→ WORK INSTRUCTIONS: Please transcribe every entry below exactly, without including the pictures.

[Saved entries]
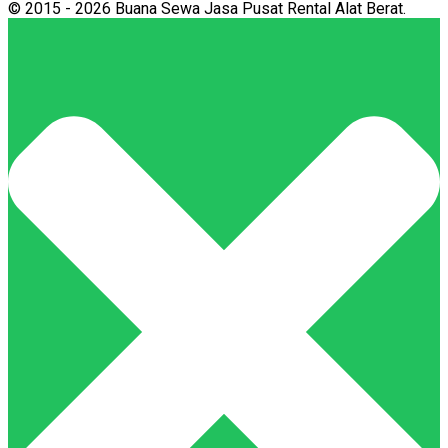
© 2015 - 2026 Buana Sewa Jasa Pusat Rental Alat Berat.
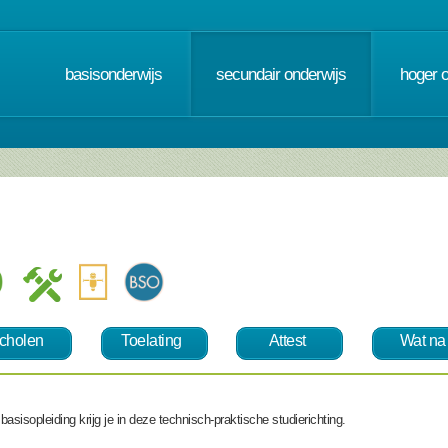
basisonderwijs
secundair onderwijs
hoger 
cholen
Toelating
Attest
Wat na
asisopleiding krijg je in deze technisch-praktische studierichting.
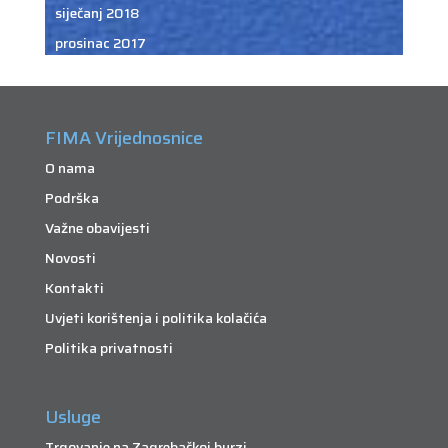
siječanj 2018
prosinac 2017
FIMA Vrijednosnice
O nama
Podrška
Važne obavijesti
Novosti
Kontakti
Uvjeti korištenja i politika kolačića
Politika privatnosti
Usluge
Trgovanje na Zagrebačkoj burzi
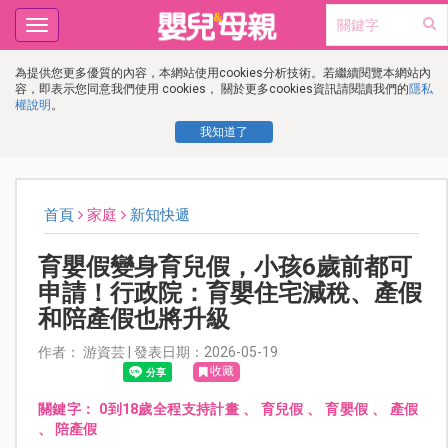
Toggle
navigation
為提供您更多優質的內容，本網站使用cookies分析技術。若繼續閱覽本網站內
容，即表示您同意我們使用 cookies， 關於更多cookies資訊請閱讀我們的
隱私
權說明
。
我知道了
首頁
家庭
新知快遞
育嬰假變身育兒假，小孩6歲前都可
申請！行政院：育嬰住宅減稅、產假
和陪產假也將升級
作者： 游資芸 | 發表日期：2026-05-19
收藏
關鍵字：
0到18歲全程支持計畫
、
育兒假
、
育嬰假
、
產假
、
陪產假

→ ANSWER TO THIS EXERCISE:
© 2015 - 2026 Buana Sewa Jasa Pusat Rental Alat Berat.
basisonderwijs
secundair onderwijs
hoger 
cholen
Toelating
Attest
Wat na
asisopleiding krijg je in deze technisch-praktische studierichting.
siječanj 2018
prosinac 2017
FIMA Vrijednosnice
O nama
Podrška
Važne obavijesti
Novosti
Kontakti
Uvjeti korištenja i politika kolačića
Politika privatnosti
Usluge
Trgovanje na Zagrebačkoj burzi
Toggle
navigation
為提供您更多優質的內容，本網站使用cookies分析技術。若繼續閱覽本網站內
容，即表示您同意我們使用 cookies， 關於更多cookies資訊請閱讀我們的
隱私
權說明
。
我知道了
首頁
家庭
新知快遞
育嬰假變身育兒假，小孩6歲前都可
申請！行政院：育嬰住宅減稅、產假
和陪產假也將升級
作者： 游資芸 | 發表日期：2026-05-19
收藏
關鍵字：
0到18歲全程支持計畫
、
育兒假
、
育嬰假
、
產假
、
陪產假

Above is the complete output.